New dataset version 1
Before, Quevedo datasets were not versioned. Now, a field has been added to the
`config.toml` file to track the Quevedo dataset schema, and a `migrate` command
has been added to let users upgrade datasets to new versions.
Some of the following additions are incompatible changes to dataset
functionality and annotation files which have made this version upgrading
necessary.
Tags are now a dictionary
Grapheme tags (both free and bound) are now represented with a dictinary, with
keys the names in the dataset `tag_schema`. This makes Annotation objects easier
to use in custom code. The change affects both the library code and the files on
disk, hence the migration.
Splitting now works differently
Instead of assigning annotations to either a train or test split, they are
assigned to a "fold". Groups of folds can then be defined as being available for
train or for test (or none). This is also an incompatible change to annotation
code and file representation. Old partitions will be lost, so after migration
you will need to run the `split` command again.

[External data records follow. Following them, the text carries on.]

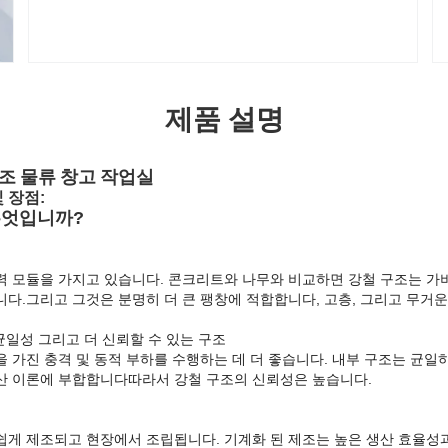
제품 설명
조 물류 창고 작업실
 장점:
무엇입니까?
력 모듈을 가지고 있습니다. 콘크리트와 나무와 비교하면 강철 구조는 가
다.그리고 그것은 분명히 더 큰 팽창에 적합합니다, 고층, 그리고 무거운
균일성 그리고 더 신뢰할 수 있는 구조
을 가진 충격 및 동적 부하를 수행하는 데 더 좋습니다. 내부 구조는 균
산 이론에 부합합니다따라서 강철 구조의 신뢰성은 높습니다.
쉽게 제조되고 현장에서 조립됩니다. 기계화 된 제조는 높은 생산 효율성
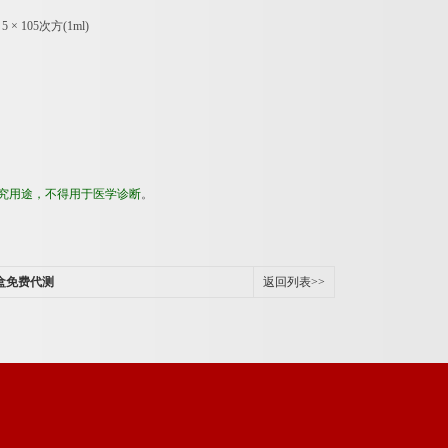
：
5
×
105
次方
(1ml)
究用途，不得用于医学诊断
。
剂盒免费代测
返回列表>>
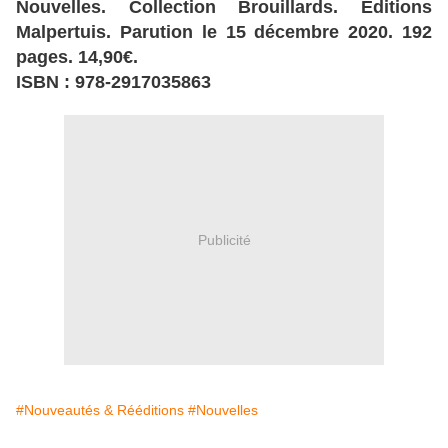
Nouvelles. Collection Brouillards. Editions
Malpertuis. Parution le 15 décembre 2020. 192
pages. 14,90€.
ISBN : 978-2917035863
Publicité
#Nouveautés & Rééditions
#Nouvelles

Net configuration improvements
- Detection networks can now have `width` and `height` parameters to tune
network input size.
- All networks can now have a `max_batches` parameter to customize when to stop
training the net. This can serve to prevent overfitting and shorten training
times.
Annotation flags
A new option "flags" has been added to the `config.toml` file. These flags are
matadata values just like those in `meta_tags`, so assigned to both Logograms
and Free Graphemes. The difference is that they are presented as checkboxes in
the web interface, and shown as icons in annotation listings. This can serve to
quickly mark annotations for annotators, for example if some have dubious or
problematic tags, need some other kind of attention, or simply you want to keep
track of them.
Other
- When building the tag map for darknet, user tags are combined using the ASCII
FS character instead of "_", which can be problematic if tag values in the
dataset contain "_". This is an internal change and user code and data
should not be affected.
- The `dataset.get_network` method now returns the same `Network` object if
called many times with the same network name. This helps save memory, which
in the case of neural networks can be crucial, without requiring the user to
keep the network in their own variable.
- The web interface now can be used with touch on mobile devices.